● TASK STATEMENT
Copy the listing verbatim, excluding any images found in it.

-.-.-

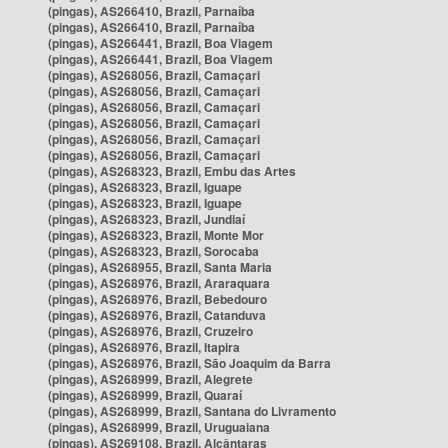
(pingas), AS266410, Brazil, Parnaíba
(pingas), AS266410, Brazil, Parnaíba
(pingas), AS266441, Brazil, Boa Viagem
(pingas), AS266441, Brazil, Boa Viagem
(pingas), AS268056, Brazil, Camaçari
(pingas), AS268056, Brazil, Camaçari
(pingas), AS268056, Brazil, Camaçari
(pingas), AS268056, Brazil, Camaçari
(pingas), AS268056, Brazil, Camaçari
(pingas), AS268056, Brazil, Camaçari
(pingas), AS268323, Brazil, Embu das Artes
(pingas), AS268323, Brazil, Iguape
(pingas), AS268323, Brazil, Iguape
(pingas), AS268323, Brazil, Jundiaí
(pingas), AS268323, Brazil, Monte Mor
(pingas), AS268323, Brazil, Sorocaba
(pingas), AS268955, Brazil, Santa Maria
(pingas), AS268976, Brazil, Araraquara
(pingas), AS268976, Brazil, Bebedouro
(pingas), AS268976, Brazil, Catanduva
(pingas), AS268976, Brazil, Cruzeiro
(pingas), AS268976, Brazil, Itapira
(pingas), AS268976, Brazil, São Joaquim da Barra
(pingas), AS268999, Brazil, Alegrete
(pingas), AS268999, Brazil, Quaraí
(pingas), AS268999, Brazil, Santana do Livramento
(pingas), AS268999, Brazil, Uruguaiana
(pingas), AS269108, Brazil, Alcântaras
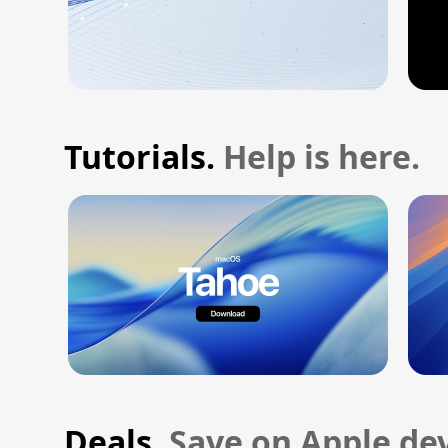
Tutorials.
Help is here.
Deals.
Save on Apple dev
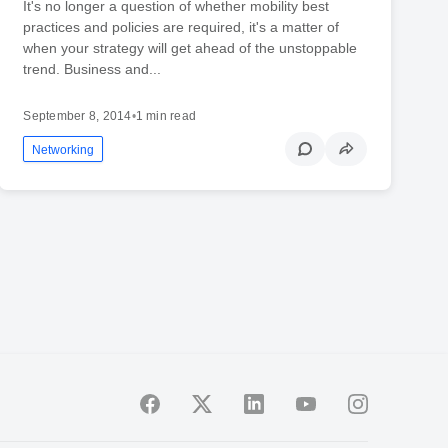
It's no longer a question of whether mobility best
practices and policies are required, it's a matter of
when your strategy will get ahead of the unstoppable
trend. Business and...
September 8, 2014
•
1 min read
Networking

-.-.-

● ANSWER SECTION
(pingas), AS266410, Brazil, Parnaíba
(pingas), AS266410, Brazil, Parnaíba
(pingas), AS266441, Brazil, Boa Viagem
(pingas), AS266441, Brazil, Boa Viagem
(pingas), AS268056, Brazil, Camaçari
(pingas), AS268056, Brazil, Camaçari
(pingas), AS268056, Brazil, Camaçari
(pingas), AS268056, Brazil, Camaçari
(pingas), AS268056, Brazil, Camaçari
(pingas), AS268056, Brazil, Camaçari
(pingas), AS268323, Brazil, Embu das Artes
(pingas), AS268323, Brazil, Iguape
(pingas), AS268323, Brazil, Iguape
(pingas), AS268323, Brazil, Jundiaí
(pingas), AS268323, Brazil, Monte Mor
(pingas), AS268323, Brazil, Sorocaba
(pingas), AS268955, Brazil, Santa Maria
(pingas), AS268976, Brazil, Araraquara
(pingas), AS268976, Brazil, Bebedouro
(pingas), AS268976, Brazil, Catanduva
(pingas), AS268976, Brazil, Cruzeiro
(pingas), AS268976, Brazil, Itapira
(pingas), AS268976, Brazil, São Joaquim da Barra
(pingas), AS268999, Brazil, Alegrete
(pingas), AS268999, Brazil, Quaraí
(pingas), AS268999, Brazil, Santana do Livramento
(pingas), AS268999, Brazil, Uruguaiana
(pingas), AS269108, Brazil, Alcântaras
Tutorials.
Help is here.
Deals.
Save on Apple dev
It's no longer a question of whether mobility best
practices and policies are required, it's a matter of
when your strategy will get ahead of the unstoppable
trend. Business and...
September 8, 2014
•
1 min read
Networking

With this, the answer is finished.